Problem to work on
Please print every record exactly as it stands, leaving out the pictures.

Data supplied
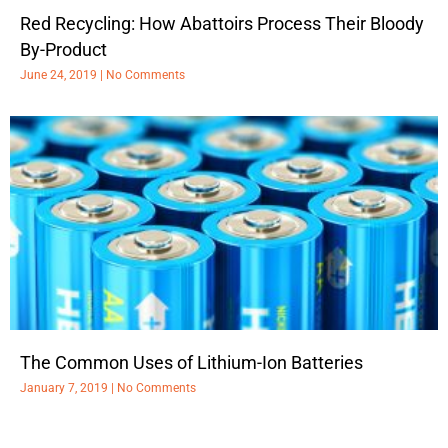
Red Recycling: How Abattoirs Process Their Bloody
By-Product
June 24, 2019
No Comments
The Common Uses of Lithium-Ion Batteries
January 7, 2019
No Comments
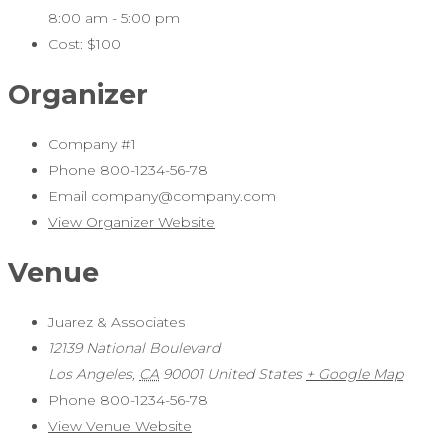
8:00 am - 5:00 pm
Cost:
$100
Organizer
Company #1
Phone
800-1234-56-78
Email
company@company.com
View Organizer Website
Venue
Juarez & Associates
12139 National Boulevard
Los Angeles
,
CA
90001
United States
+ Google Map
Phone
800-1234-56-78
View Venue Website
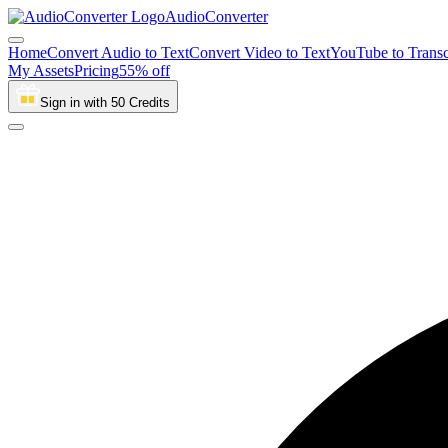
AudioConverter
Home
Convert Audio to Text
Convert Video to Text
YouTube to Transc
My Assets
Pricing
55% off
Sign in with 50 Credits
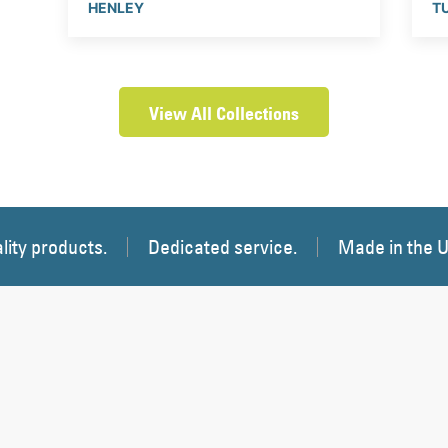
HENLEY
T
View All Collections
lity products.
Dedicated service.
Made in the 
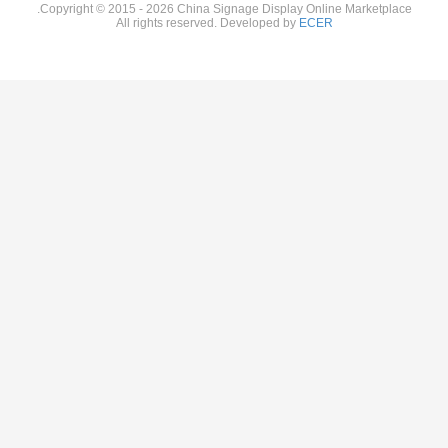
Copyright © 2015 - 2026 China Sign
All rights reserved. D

Answer space
Red Recycling: How Abattoirs Process Their Bloody
By-Product
June 24, 2019
No Comments
The Common Uses of Lithium-Ion Batteries
January 7, 2019
No Comments
8:00 am - 5:00 pm
Cost:
$100
Organizer
Company #1
Phone
800-1234-56-78
Email
company@company.com
View Organizer Website
Venue
Juarez & Associates
12139 National Boulevard
Los Angeles
,
CA
90001
United States
+ Google Map
Phone
800-1234-56-78
View Venue Website
AudioConverter
Home
Convert Audio to Text
Convert Video to Text
YouTube to Transc
My Assets
Pricing
55% off
Sign in with 50 Credits
HENLEY
T
View All Collections
lity products.
Dedicated service.
Made in the 
Copyright © 2015 - 2026 China Sign
All rights reserved. D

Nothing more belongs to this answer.